[[ Given records open ]]

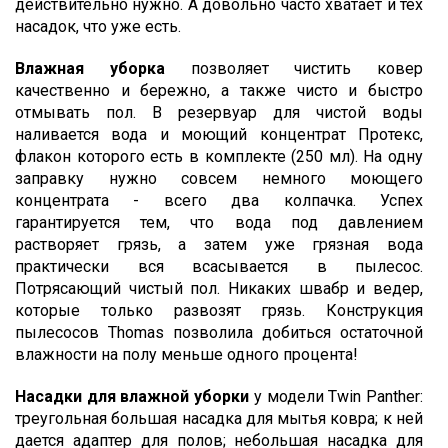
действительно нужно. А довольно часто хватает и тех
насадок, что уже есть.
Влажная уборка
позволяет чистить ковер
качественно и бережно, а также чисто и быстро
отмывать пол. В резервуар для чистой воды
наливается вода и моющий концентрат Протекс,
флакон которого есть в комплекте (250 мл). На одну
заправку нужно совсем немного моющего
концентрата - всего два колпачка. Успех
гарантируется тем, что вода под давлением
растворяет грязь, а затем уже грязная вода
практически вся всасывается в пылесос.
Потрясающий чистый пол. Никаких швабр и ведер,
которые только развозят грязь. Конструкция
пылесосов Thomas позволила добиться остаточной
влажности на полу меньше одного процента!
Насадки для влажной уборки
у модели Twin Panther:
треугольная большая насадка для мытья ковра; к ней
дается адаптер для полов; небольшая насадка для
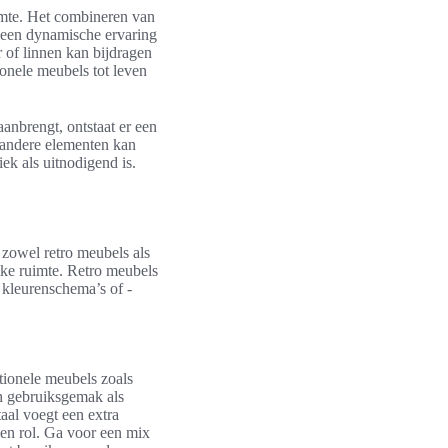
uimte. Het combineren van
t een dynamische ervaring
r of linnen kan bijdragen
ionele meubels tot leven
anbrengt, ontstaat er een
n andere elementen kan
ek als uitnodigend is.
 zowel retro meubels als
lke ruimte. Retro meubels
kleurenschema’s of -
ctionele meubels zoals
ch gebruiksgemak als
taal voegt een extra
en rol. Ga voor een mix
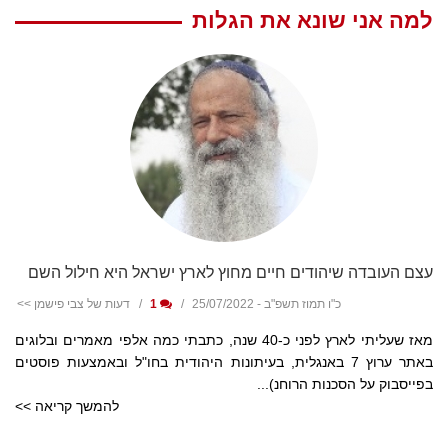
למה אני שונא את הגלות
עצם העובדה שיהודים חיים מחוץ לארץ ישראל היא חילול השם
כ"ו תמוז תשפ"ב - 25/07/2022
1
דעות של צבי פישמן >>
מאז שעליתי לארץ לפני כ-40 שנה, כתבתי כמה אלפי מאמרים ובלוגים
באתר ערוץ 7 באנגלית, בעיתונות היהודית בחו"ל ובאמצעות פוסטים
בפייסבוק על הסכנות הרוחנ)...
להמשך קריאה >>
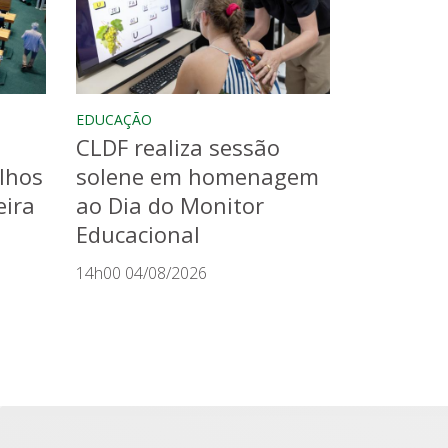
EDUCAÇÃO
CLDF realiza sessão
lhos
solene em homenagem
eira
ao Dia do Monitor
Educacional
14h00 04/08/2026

[[ Given records closed ]]

What this task involves:
Write out every line of the preceding listing that contains "насадка".

Task result:
треугольная большая насадка для мытья ковра; к ней
дается адаптер для полов; небольшая насадка для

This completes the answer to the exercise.